#### INFORMATION

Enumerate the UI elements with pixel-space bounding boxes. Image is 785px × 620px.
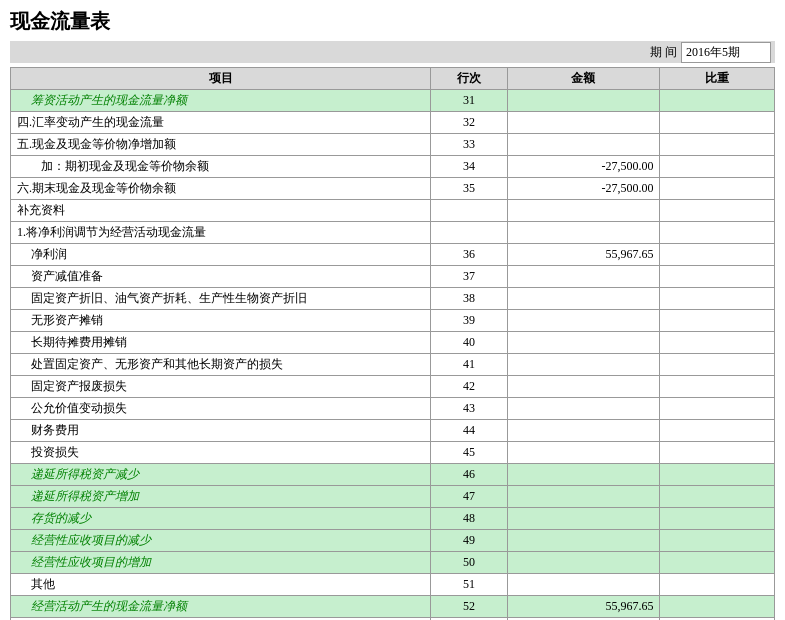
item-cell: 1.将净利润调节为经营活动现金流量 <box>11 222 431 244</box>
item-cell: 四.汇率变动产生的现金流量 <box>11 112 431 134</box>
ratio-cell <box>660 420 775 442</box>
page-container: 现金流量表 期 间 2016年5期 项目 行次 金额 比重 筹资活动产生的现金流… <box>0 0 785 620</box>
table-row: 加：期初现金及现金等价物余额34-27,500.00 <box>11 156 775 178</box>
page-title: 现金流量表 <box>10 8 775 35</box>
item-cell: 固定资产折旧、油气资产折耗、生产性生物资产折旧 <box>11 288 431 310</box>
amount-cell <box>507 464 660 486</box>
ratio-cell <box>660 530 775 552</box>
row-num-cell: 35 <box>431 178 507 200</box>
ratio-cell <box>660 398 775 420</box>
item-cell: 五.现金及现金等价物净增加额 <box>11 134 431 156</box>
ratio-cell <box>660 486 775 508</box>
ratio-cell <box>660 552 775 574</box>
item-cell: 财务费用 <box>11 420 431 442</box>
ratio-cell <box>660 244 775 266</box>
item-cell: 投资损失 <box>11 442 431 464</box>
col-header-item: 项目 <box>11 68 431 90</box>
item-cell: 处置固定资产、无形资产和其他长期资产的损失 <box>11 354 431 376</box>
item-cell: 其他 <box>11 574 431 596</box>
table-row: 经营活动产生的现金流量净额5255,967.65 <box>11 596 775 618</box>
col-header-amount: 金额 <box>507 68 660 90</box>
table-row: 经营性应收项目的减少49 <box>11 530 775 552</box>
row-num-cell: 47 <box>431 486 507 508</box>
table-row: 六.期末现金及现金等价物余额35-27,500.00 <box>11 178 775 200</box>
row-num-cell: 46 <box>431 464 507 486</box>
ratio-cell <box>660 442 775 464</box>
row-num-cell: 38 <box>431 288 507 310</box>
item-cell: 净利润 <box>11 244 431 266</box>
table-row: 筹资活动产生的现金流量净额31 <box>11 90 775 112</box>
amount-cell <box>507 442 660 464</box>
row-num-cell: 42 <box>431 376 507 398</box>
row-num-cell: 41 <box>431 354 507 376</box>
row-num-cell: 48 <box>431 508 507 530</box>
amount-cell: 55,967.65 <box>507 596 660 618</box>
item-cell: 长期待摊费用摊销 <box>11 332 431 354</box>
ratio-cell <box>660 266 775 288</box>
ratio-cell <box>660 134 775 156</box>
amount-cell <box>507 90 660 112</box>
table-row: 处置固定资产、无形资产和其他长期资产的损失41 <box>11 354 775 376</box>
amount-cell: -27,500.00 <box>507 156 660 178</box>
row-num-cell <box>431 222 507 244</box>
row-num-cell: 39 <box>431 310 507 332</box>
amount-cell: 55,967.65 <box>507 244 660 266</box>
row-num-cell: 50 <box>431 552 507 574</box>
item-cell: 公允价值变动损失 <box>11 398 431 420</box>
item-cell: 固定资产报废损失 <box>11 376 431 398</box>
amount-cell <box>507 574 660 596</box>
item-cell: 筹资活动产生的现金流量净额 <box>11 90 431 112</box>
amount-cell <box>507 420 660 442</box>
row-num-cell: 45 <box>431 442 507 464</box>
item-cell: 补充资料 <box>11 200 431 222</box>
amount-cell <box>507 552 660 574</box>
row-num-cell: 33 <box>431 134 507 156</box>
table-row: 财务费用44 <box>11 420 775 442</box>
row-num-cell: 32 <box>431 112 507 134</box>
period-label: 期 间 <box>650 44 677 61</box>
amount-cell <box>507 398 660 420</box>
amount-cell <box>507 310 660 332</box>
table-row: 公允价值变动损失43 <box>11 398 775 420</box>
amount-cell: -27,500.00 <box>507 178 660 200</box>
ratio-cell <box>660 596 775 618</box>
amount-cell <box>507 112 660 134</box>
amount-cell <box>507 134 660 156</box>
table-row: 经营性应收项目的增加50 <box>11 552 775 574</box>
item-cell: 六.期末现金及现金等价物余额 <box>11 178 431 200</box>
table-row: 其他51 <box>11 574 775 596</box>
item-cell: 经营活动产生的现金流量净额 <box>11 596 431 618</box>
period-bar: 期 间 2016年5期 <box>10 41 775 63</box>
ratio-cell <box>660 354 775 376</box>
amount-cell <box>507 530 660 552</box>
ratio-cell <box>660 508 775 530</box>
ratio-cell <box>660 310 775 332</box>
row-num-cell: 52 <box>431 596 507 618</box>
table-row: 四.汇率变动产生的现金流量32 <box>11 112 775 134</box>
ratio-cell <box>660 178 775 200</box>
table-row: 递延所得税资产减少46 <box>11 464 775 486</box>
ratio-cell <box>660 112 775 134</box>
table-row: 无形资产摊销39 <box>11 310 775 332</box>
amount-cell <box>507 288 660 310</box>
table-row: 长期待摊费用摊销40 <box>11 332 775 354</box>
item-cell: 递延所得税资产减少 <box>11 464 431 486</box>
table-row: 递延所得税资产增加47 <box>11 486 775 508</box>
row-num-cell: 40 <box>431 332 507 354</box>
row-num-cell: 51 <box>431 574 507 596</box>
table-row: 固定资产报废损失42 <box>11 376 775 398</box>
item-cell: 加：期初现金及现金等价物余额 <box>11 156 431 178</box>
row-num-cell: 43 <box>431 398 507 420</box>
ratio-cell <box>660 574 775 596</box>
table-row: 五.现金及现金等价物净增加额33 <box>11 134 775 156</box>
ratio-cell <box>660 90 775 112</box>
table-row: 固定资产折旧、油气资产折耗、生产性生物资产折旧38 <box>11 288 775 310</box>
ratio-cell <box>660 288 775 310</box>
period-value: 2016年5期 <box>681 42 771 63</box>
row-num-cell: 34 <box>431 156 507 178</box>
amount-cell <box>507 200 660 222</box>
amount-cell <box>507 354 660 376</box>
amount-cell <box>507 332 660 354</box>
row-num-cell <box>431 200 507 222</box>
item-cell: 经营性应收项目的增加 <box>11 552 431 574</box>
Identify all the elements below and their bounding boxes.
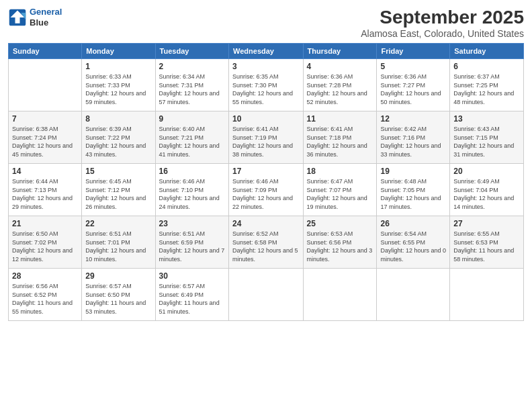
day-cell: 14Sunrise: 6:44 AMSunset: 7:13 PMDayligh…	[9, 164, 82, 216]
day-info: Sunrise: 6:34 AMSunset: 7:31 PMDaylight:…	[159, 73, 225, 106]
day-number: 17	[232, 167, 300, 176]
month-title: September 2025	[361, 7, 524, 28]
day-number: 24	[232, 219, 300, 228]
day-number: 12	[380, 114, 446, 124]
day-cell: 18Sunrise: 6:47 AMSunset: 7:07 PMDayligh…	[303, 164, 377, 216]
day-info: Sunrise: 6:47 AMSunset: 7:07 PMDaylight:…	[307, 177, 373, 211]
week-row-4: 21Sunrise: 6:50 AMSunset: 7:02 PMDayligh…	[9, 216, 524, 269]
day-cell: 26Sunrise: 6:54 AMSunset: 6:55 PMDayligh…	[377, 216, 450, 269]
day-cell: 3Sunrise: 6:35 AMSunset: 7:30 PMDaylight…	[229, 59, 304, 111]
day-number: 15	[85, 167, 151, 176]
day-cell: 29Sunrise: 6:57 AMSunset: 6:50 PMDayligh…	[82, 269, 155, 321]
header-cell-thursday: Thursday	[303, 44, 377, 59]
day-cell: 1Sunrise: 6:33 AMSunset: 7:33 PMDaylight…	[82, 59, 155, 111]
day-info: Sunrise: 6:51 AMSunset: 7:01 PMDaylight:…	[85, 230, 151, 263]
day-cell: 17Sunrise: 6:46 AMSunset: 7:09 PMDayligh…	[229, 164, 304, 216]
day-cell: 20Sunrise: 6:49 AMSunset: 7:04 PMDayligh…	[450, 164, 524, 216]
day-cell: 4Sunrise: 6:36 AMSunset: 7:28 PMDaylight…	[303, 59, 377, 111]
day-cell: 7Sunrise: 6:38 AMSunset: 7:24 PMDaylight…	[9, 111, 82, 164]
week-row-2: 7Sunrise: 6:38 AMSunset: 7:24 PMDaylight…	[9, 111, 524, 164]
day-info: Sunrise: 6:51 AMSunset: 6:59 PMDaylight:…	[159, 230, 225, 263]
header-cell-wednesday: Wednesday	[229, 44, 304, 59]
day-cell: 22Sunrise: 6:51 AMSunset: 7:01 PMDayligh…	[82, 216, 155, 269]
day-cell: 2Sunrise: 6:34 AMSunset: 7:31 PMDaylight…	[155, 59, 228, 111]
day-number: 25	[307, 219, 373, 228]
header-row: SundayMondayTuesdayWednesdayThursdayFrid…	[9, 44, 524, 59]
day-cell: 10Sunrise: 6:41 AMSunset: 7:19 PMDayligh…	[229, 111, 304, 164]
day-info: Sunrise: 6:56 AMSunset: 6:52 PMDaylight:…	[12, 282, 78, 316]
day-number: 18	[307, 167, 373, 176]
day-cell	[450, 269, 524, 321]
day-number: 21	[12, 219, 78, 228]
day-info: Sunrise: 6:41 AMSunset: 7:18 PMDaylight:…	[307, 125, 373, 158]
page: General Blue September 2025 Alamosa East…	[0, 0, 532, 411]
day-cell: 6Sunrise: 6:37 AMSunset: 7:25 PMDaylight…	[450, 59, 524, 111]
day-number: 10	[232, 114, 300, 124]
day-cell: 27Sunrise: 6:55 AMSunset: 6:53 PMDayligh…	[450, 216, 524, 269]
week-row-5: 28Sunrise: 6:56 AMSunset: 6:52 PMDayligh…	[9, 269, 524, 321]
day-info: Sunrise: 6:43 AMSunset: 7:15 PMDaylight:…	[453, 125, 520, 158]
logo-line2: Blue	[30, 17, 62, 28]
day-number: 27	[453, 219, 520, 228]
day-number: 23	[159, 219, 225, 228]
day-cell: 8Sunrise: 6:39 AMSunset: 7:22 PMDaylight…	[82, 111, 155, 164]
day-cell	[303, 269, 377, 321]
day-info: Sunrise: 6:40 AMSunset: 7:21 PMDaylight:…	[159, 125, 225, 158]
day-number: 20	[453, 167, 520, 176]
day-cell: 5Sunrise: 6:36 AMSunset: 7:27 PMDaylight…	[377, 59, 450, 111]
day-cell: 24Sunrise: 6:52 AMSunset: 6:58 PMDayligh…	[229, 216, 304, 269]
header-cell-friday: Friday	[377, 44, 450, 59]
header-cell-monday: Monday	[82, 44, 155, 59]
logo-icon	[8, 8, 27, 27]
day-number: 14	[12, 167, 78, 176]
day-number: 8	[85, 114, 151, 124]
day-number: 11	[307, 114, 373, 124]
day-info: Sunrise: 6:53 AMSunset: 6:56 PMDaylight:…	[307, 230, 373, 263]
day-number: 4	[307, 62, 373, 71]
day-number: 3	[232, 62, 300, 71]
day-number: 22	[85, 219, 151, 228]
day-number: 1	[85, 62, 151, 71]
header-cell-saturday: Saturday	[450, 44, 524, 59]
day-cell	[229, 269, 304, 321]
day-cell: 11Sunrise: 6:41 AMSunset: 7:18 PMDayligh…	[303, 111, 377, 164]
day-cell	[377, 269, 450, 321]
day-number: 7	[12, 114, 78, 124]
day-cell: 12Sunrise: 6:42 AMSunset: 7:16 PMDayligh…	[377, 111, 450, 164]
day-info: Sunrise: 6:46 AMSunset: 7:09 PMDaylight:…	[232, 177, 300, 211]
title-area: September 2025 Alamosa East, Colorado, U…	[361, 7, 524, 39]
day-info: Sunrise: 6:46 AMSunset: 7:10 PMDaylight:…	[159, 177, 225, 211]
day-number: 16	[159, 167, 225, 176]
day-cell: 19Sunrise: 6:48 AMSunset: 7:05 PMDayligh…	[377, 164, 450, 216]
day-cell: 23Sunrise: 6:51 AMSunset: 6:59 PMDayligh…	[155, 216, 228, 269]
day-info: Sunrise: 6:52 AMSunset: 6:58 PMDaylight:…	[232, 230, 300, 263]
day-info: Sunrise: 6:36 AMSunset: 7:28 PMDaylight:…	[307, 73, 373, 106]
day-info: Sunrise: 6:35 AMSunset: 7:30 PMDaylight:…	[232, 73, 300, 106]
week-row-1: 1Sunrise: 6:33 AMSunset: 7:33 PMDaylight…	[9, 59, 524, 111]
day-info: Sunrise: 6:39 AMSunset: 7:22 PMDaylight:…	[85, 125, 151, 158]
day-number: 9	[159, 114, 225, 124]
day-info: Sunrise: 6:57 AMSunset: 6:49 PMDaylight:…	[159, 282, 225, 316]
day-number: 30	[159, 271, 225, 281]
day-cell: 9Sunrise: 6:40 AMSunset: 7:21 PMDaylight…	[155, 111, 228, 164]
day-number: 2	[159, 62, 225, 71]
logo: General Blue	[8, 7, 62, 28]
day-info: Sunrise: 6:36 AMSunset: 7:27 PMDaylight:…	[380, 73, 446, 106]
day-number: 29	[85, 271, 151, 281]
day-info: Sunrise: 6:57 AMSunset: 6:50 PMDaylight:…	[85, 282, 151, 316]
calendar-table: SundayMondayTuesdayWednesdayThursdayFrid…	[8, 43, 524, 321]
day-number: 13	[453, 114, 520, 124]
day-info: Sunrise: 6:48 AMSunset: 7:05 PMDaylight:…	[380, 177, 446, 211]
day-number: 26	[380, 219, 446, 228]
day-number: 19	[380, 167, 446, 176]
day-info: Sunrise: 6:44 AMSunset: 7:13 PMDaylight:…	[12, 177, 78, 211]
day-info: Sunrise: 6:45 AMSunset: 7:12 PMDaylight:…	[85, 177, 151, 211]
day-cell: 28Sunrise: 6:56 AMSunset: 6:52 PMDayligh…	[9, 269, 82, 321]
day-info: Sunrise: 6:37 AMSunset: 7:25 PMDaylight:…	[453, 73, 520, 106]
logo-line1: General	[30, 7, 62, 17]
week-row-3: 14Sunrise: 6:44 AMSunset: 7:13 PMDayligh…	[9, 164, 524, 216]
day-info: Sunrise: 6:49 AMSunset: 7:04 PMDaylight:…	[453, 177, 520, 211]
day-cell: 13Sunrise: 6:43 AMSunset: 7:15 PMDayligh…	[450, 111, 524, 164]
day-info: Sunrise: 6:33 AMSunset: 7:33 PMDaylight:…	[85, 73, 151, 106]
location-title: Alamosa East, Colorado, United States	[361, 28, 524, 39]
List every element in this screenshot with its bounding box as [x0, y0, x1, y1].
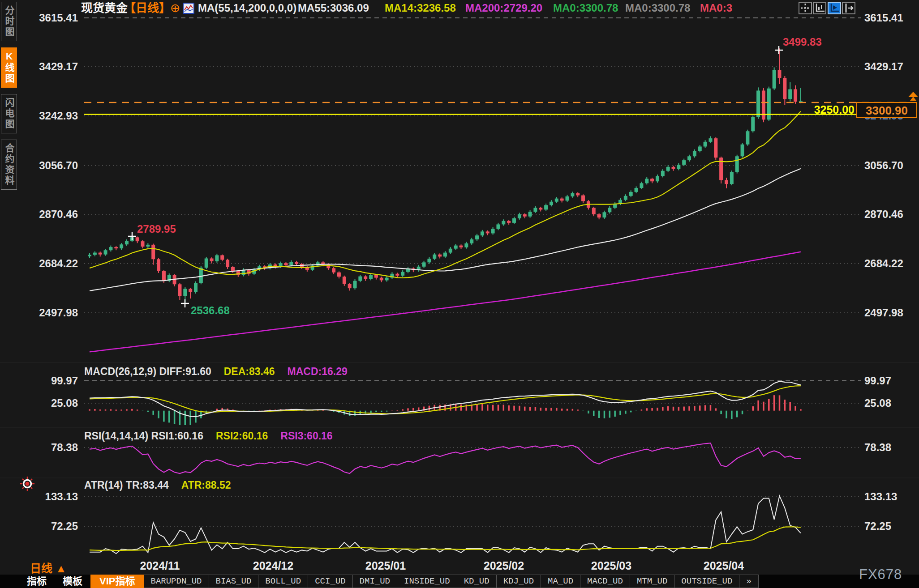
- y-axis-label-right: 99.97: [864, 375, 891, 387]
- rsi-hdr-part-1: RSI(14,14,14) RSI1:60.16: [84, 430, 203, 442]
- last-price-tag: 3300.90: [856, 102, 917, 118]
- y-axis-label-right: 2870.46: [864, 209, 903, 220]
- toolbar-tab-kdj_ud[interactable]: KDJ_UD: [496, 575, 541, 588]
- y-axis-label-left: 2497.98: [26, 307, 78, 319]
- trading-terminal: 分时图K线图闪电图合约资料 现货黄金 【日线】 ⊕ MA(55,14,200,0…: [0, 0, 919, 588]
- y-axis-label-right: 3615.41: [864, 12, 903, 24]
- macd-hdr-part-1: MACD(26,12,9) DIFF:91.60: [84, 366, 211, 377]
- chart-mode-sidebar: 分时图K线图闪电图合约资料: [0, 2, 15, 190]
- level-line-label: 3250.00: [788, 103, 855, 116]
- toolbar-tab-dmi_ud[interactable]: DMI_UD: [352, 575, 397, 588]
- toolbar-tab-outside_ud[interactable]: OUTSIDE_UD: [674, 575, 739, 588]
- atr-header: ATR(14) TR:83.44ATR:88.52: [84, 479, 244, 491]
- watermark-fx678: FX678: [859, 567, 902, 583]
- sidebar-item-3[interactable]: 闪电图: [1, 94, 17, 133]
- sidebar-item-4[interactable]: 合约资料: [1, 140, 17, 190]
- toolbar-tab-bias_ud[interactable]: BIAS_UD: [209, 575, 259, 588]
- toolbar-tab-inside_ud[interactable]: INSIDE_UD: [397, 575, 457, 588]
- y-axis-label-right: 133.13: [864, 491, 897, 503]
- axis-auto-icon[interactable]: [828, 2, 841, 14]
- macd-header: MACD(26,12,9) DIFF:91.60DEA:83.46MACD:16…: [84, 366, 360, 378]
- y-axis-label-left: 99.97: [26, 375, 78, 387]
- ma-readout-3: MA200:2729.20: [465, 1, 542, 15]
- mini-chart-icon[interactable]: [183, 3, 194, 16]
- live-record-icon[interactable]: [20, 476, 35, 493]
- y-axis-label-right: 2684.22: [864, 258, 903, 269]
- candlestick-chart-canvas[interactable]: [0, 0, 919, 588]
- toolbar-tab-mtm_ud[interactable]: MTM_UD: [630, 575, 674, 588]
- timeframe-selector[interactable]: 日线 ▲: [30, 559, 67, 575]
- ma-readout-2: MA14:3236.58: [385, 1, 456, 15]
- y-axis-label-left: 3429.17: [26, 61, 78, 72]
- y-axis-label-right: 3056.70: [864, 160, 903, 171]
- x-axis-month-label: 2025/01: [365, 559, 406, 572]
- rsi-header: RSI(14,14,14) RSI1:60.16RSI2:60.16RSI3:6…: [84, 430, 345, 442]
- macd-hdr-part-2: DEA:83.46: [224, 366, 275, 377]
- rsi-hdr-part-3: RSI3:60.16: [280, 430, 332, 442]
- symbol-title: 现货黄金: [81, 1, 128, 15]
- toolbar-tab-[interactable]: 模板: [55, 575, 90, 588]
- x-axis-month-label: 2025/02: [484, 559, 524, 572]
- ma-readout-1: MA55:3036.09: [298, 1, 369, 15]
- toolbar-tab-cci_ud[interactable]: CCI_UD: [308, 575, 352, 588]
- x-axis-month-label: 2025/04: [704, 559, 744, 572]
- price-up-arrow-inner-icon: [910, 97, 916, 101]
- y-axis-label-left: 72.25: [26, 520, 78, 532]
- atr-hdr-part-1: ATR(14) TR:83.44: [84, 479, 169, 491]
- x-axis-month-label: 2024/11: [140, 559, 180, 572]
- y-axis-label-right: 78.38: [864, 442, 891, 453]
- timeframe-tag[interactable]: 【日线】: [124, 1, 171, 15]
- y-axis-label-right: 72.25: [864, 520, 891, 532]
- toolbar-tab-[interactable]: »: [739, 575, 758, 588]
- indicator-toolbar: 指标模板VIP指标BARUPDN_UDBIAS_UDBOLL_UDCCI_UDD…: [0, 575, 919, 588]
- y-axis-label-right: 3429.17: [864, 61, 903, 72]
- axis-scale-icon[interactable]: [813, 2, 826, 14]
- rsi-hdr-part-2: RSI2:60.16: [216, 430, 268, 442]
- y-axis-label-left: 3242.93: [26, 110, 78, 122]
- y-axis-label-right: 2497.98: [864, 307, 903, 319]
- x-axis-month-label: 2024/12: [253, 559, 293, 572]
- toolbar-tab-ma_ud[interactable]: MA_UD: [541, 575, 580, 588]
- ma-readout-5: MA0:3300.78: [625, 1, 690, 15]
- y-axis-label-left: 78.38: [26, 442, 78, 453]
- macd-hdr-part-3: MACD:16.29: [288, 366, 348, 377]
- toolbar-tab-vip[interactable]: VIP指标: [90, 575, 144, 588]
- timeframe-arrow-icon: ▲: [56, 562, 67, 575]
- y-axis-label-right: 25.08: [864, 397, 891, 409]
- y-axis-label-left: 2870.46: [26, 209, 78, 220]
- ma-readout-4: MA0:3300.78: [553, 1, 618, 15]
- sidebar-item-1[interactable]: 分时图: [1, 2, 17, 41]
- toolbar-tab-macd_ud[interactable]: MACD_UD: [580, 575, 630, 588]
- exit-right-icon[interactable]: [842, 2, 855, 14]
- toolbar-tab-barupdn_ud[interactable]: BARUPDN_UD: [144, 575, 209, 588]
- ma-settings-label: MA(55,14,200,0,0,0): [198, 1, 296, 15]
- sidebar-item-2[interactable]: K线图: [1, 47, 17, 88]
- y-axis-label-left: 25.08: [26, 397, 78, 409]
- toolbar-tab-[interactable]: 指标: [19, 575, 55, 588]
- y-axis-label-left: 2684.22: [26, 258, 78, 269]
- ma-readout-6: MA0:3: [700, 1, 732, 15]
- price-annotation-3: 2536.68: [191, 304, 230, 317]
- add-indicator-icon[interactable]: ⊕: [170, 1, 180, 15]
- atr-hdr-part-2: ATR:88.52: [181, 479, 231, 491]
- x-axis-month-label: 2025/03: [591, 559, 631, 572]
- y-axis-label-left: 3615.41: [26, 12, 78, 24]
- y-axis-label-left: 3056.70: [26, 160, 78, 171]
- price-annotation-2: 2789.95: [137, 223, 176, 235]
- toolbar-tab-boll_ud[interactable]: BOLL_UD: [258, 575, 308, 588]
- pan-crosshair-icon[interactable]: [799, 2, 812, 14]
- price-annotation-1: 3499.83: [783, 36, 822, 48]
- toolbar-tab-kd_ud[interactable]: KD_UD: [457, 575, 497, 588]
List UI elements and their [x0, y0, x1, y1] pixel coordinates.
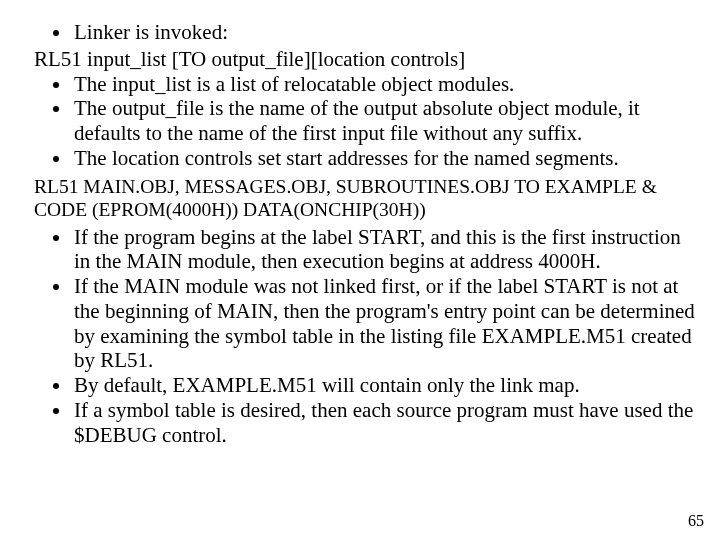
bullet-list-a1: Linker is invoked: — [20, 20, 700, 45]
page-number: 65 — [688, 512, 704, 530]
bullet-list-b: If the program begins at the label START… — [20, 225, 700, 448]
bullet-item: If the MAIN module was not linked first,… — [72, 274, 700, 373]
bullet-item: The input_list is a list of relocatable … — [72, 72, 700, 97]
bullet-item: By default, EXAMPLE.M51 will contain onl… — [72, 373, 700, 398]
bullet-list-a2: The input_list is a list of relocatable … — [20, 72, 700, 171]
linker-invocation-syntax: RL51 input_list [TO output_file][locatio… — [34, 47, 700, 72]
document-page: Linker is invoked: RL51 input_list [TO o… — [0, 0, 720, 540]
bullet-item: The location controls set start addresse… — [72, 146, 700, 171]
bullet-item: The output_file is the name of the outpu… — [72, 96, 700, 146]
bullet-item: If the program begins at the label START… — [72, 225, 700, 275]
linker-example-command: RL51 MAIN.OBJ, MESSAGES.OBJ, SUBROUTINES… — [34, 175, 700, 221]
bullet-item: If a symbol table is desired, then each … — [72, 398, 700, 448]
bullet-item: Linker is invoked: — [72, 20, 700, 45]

########

**INSTRUCTIONS TO FOLLOW**
Look through the records above for the word "period". Report how many lines contain it, as a bare number.

**PROBLEM SOLUTION**
3